The inhomogeneous term $f$ or source term is given by the charge distribution $\rho$ multiplied by $r$ and the constant $-4\pi$.

We will rewrite this equation by letting $\phi\rightarrow u$ and $r\rightarrow x$. The general one-dimensional Poisson equation reads then

$$
-u''(x) = f(x).
$$

$$
-u''(x) = f(x), \hspace{0.5cm} x\in(0,1), \hspace{0.5cm} u(0) = u(1) = 0.
$$

$$
-\frac{v_{i+1}+v_{i-1}-2v_i}{h^2} = f_i \hspace{0.5cm} \mathrm{for} \hspace{0.1cm} i=1,\dots, n,
$$

where $f_i=f(x_i)$. Show that you can rewrite this equation as a linear set of equations of the form

$$
\mathbf{A}\mathbf{v} = \tilde{\mathbf{b}},
$$

where $\mathbf{A}$ is an $n\times n$ tridiagonal matrix which we rewrite as

$$
\mathbf{A} = \begin{bmatrix}
2& -1& 0 &\dots & \dots &0 \\
-1 & 2 & -1 &0 &\dots &\dots \\
0&-1 &2 & -1 & 0 & \dots \\
& \dots & \dots &\dots &\dots & \dots \\
0&\dots & &-1 &2& -1 \\
0&\dots & & 0 &-1 & 2 \\
\end{bmatrix},
$$

and $\tilde{b}_i=h^2f_i$.

In our case we will assume that the source term is $f(x) = 100e^{-10x}$, and keep the same interval and boundary conditions. Then the above differential equation has a closed-form solution given by $u(x) = 1-(1-e^{-10})x-e^{-10x}$ (convince yourself that this is correct by inserting the solution in the Poisson equation). We will compare our numerical solution with this result in the next exercise.
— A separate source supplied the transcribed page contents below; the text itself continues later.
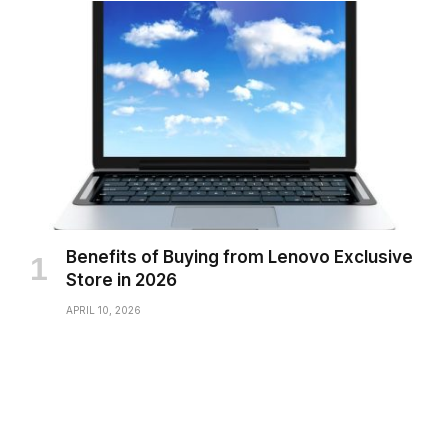
Benefits of Buying from Lenovo Exclusive
Store in 2026
APRIL 10, 2026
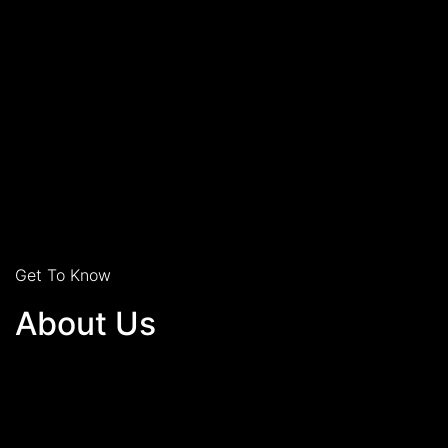
Get To Know
About Us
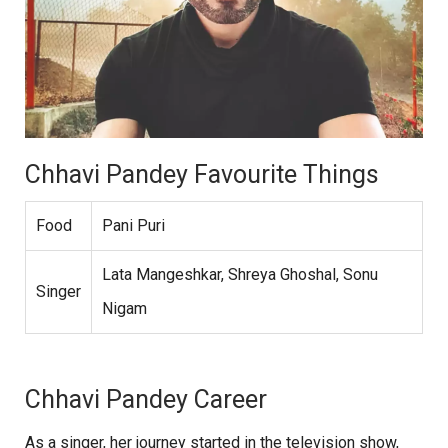
Chhavi Pandey Favourite Things
Food
Pani Puri
Lata Mangeshkar, Shreya Ghoshal, Sonu
Singer
Nigam
Chhavi Pandey Career
As a singer, her journey started in the television show,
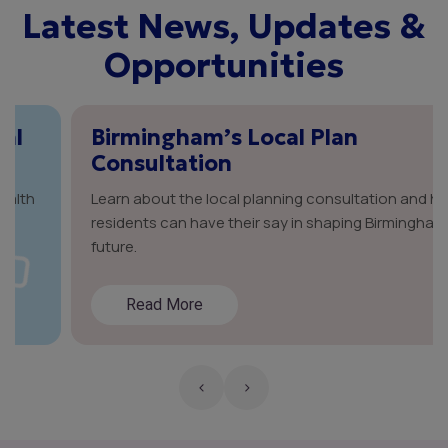
Latest News, Updates &
Opportunities
Birmingham’s Local Plan
Consultation
Learn about the local planning consultation and how
residents can have their say in shaping Birmingham’s
future.
Read More
‹
›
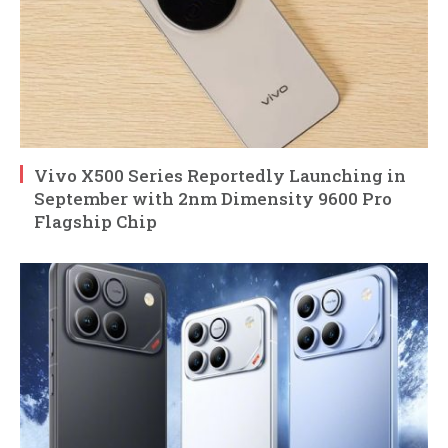
Vivo X500 Series Reportedly Launching in
September with 2nm Dimensity 9600 Pro
Flagship Chip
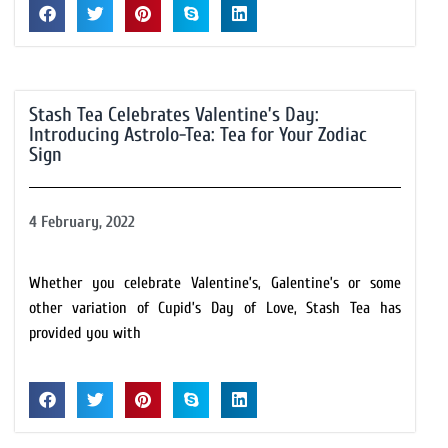
Stash Tea Celebrates Valentine’s Day:
Introducing Astrolo-Tea: Tea for Your Zodiac
Sign
4 February, 2022
Whether you celebrate Valentine’s, Galentine’s or some
other variation of Cupid’s Day of Love, Stash Tea has
provided you with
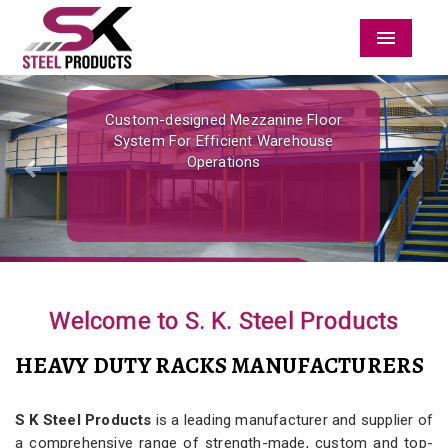
Menu
Previous
Nex
Custom-designed Mezzanine Floor
System For Efficient Warehouse
Operations
Welcome to S. K. Steel Products
HEAVY DUTY RACKS MANUFACTURERS
S K Steel Products
is a leading manufacturer and supplier of
a comprehensive range of strength-made, custom and top-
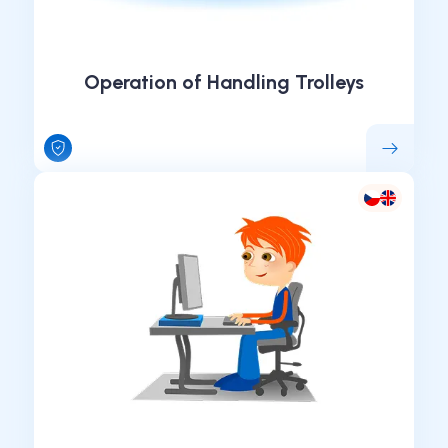
Operation of Handling Trolleys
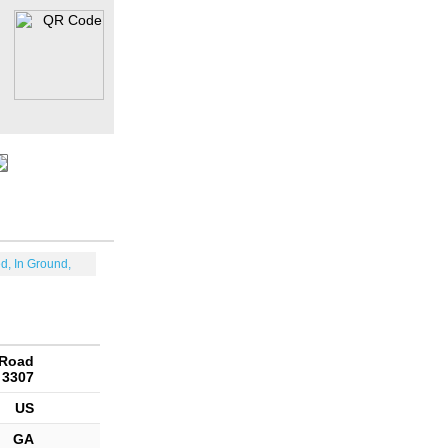
d, In Ground,
 Road
 3307
US
GA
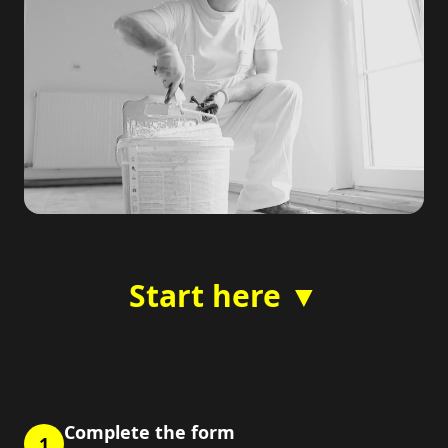
Start here ▼
Complete the form
1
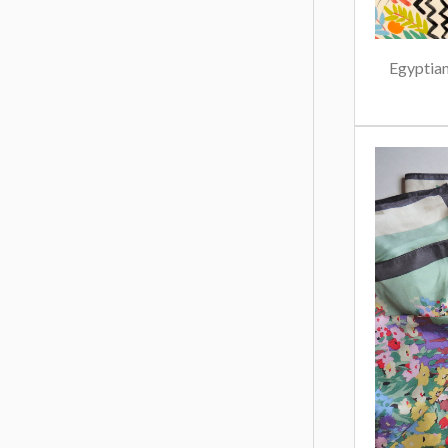
Egyptian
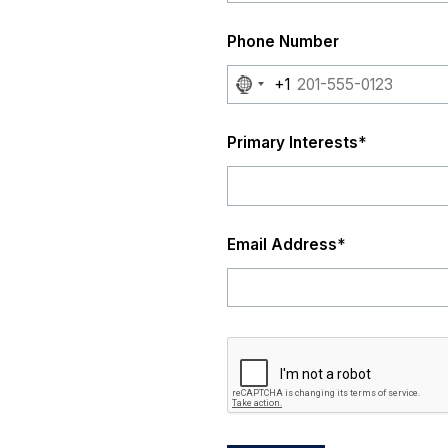
Phone Number
No
+1
country
selected
Primary Interests
*
Email Address
*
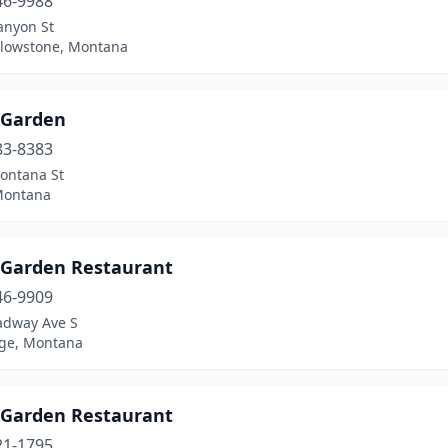
46-9988
anyon St
llowstone, Montana
 Garden
83-8383
ontana St
 Montana
 Garden Restaurant
46-9909
adway Ave S
ge, Montana
 Garden Restaurant
21-1795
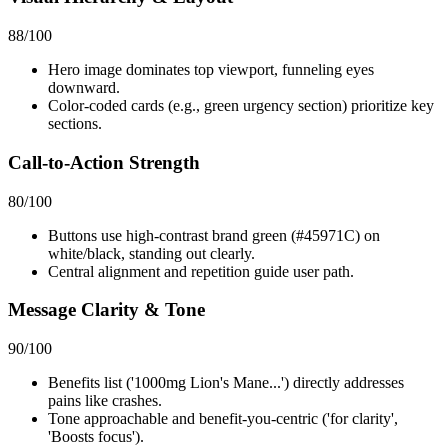
88
/100
Hero image dominates top viewport, funneling eyes
downward.
Color-coded cards (e.g., green urgency section) prioritize key
sections.
Call-to-Action Strength
80
/100
Buttons use high-contrast brand green (#45971C) on
white/black, standing out clearly.
Central alignment and repetition guide user path.
Message Clarity & Tone
90
/100
Benefits list ('1000mg Lion's Mane...') directly addresses
pains like crashes.
Tone approachable and benefit-you-centric ('for clarity',
'Boosts focus').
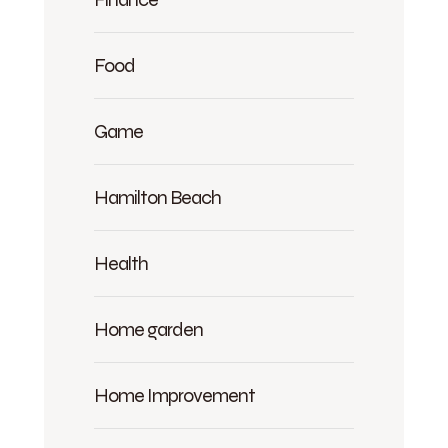
Food
Game
Hamilton Beach
Health
Home garden
Home Improvement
We can rewrite our matrix $\mathbf{A}$ in terms of one-dimensional vectors $a,b,c$

of length $1:n$.
Our linear equation reads

$$
\mathbf{A} = \begin{bmatrix}
b_1& c_1 & 0 &\dots & \dots &\dots \\
a_1 & b_2 & c_2 &\dots &\dots &\dots \\
& a_2 & b_3 & c_3 & \dots & \dots \\
& \dots & \dots &\dots &\dots & \dots \\
& & &a_{n-2} &b_{n-1}& c_{n-1} \\
& & & &a_{n-1} & b_n \\
\end{bmatrix}\begin{bmatrix}
v_1\\
v_2\\
\dots \\
\dots \\
\dots \\
v_n\\
\end{bmatrix}
=\begin{bmatrix}
\tilde{b}_1\\
\tilde{b}_2\\
\dots \\
\dots \\
\dots \\
\tilde{b}_n\\
\end{bmatrix}.
$$

Note well that we do not include the endpoints since the boundary conditions are used resulting in a fixed value for $v_i$. A tridiagonal matrix is a special form of banded matrix where all the elements are zero except for those on and immediately above and below the leading diagonal. Develop a general algorithm first which does not assume that we have a matrix with the same elements along the diagonal and the non-diagonal elements. The algorithm for solving this set of equations is rather simple and requires two steps only, a decomposition and forward substitution and finally a backward substitution.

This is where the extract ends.